Experts at Goldman Sachs (NYSE: GS) believe that France and Germany will slip into recession. That would seal the fate of Greece more than all the battles and maneuvers among powers at the ECB, IMF and financial ministers in EU nations. Ironically, it may be the contraction of French and German GDP that undermines help for Greece and the trouble created by its ongoing drop in GDP. No one nation can help another if the entire region sustains economic damage.
Goldman Sachs’s opinion is just one voice, but it joins a number of others. The IMF and OECD have expressed deep concerns about EU growth. All of these warnings were nothing more than educated guesses. Now it appears that they were very good judgments.
Germany is the linchpin of any bailout of a Greece or other countries in the region.

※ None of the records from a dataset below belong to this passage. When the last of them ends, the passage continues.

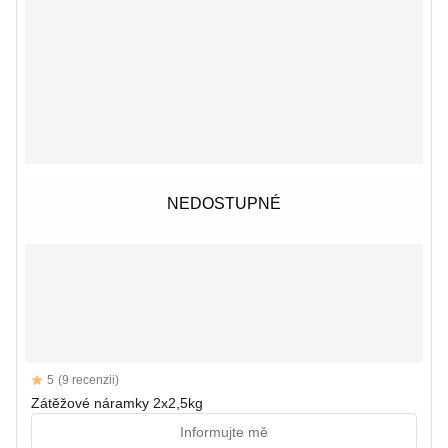
NEDOSTUPNÉ
NEDOSTUPNÉ
Reviews
5
(9 recenzii)
5 out of 5 stars
Zátěžové náramky 2x2,5kg
Informujte mě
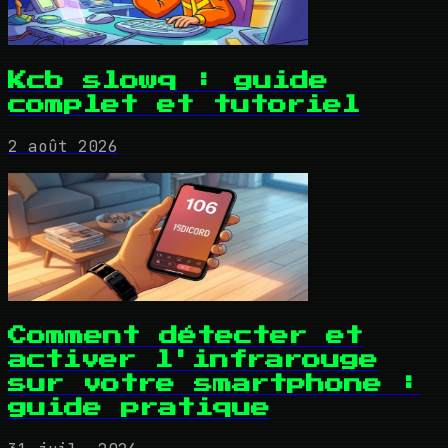
Kcb slowq : guide
complet et tutoriel
2 août 2026
Comment détecter et
activer l'infrarouge
sur votre smartphone :
guide pratique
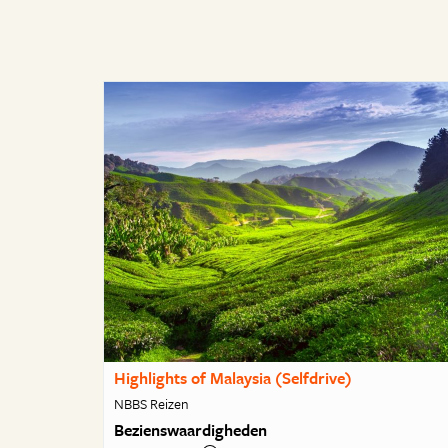
Highlights of Malaysia (Selfdrive)
NBBS Reizen
Bezienswaardigheden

That is old news. The forecast of a recession in the largest nation in the region is not. The tide of the world economy has turned against Germany, and that has only happened in the past month or two. Germany’s manufacturing and technology driven businesses are fueled by exports to the U.S. and China. The U.S. economy may have reached it own tipping point. And there are signs that the 9% growth of China’s GDP is threatened by export problems of its own. China’s expansion is supposed to be “decoupled” from the rest of the world. It turns out that this is almost certainly a myth. Germany needed that myth to be true.
Greece’s recession may well not be what causes a default that quickly spreads to other countries. Germany’s lack of an ability to commit funds may be the trigger instead.